The human Bag-1 gene (Bcl-2 associated athanogene) encodes three major isoforms generated from a single transcript, p50, p46 and p36 (BAG-1L, BAG-1M and BAG-1S respectively) that differ at their N-termini. BAG-1L, which initiates from a non-canonical CUG codon, contains an SV40-like nuclear localisation signal (NLS) at its N-terminus, and this is thought to be responsible for the mainly nuclear distribution of this isoform (1). The AUG-initiated isoforms, BAG-1M and BAG-1S, lack this NLS and as such are localised predominantly cytoplasmically (1,2). The variation in the N-termini of the Bag-1 proteins also leads to different protein binding specificities and the isoforms have diverse cellular roles. Bag-1 was originally identified as RAP46 (receptor associated protein) through its interaction with the glucocorticoid receptor (3) and has been found to associate with numerous other members of the steroid hormone receptor superfamily. It was also documented as HAP46 (Hsc70/Hsp70 associated protein) through its interaction with the 70 kDa heat-shock proteins (4,5) where it has a role as a co-chaperone in the protein folding response (6–8). The murine homologue, Bag-1, was identified through its interaction with Bcl-2, an anti-apoptotic gene (9). Bag-1 has been shown to interact with Bcl-2 and to promote the anti-apoptotic properties of this protein, blocking a step in the apoptotic pathway (10).
It was originally suggested that the three main isoforms of Bag-1, in addition to a minor isoform, p29, are translated by leaky scanning (1), however, expression of Bag-1 in vivo does not support this hypothesis (1,2,11). Recently we have demonstrated that the p36 isoform of Bag-1 can be translated by internal ribosome entry through use of an internal ribosome entry segment (IRES) in addition to the cap-dependent scanning mechanism (11). IRES elements are used to initiate translation under conditions where cap-dependent scanning is compromised (12) and our data suggest that the IRES of Bag-1 is required to maintain translation of the p36 isoform following heat shock (11).

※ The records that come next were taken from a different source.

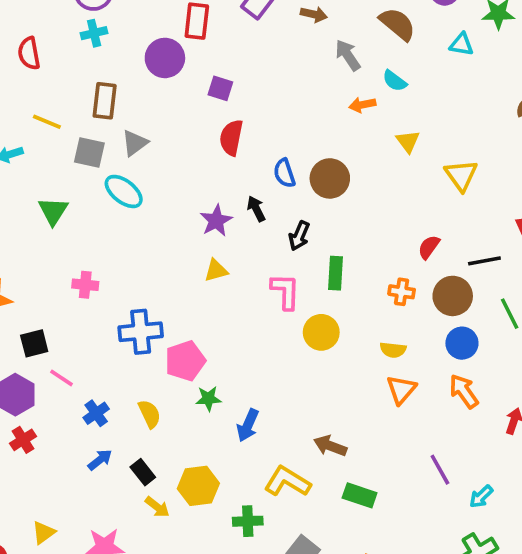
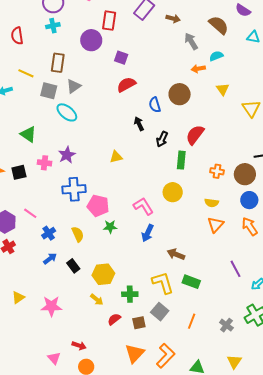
cyan semicircle: (395, 81) -> (216, 56), turned 120
red semicircle: (231, 138) -> (126, 85), turned 48
brown circle: (330, 178) -> (180, 94), moved
green triangle: (53, 211) -> (28, 134), moved, turned -30
purple star: (216, 221) -> (67, 155), moved
red semicircle: (429, 247) -> (195, 135), moved, size x1.5
pink L-shape: (285, 291) -> (143, 206), moved, turned -35
black square: (34, 343) -> (19, 172), moved
pink pentagon: (185, 361) -> (98, 206), turned 30
blue arrow: (248, 425) -> (148, 233), moved
yellow L-shape: (287, 481) -> (163, 283), moved, turned 40
yellow arrow: (157, 507) -> (97, 300), moved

The internal ribosome entry mechanism of translation was first identified in picornaviruses and these have been widely studied in terms of structure, mechanisms and trans-acting factor requirements (13). Viral IRESs vary widely in their dependence on trans-acting factors. For example, some viral IRESs such as the encephalomyocarditis virus are able to function well in vitro (14,15), in contrast, other viral IRESs such as polio virus or the human rhino virus (HRV) require the addition of extracts derived from HeLa cells to in vitro systems before they are active (16–18). In the case of HRV, two proteins that are required have been identified, upstream of N-ras (unr) (19), and polypyrimidine tract binding protein (PTB) (20). A number of additional viral IRES binding/activating proteins have been identified, including the La autoantigen which is used by polio virus IRES (21), and poly r(C) binding protein 2 (PCBP2) which binds to polio virus IRES (22) and has been shown to activate entero/rhino virus IRESs in vitro (23). These proteins are thought to act as RNA chaperones to either maintain or aid the RNA to form a structure that is competent for ribosome recruitment.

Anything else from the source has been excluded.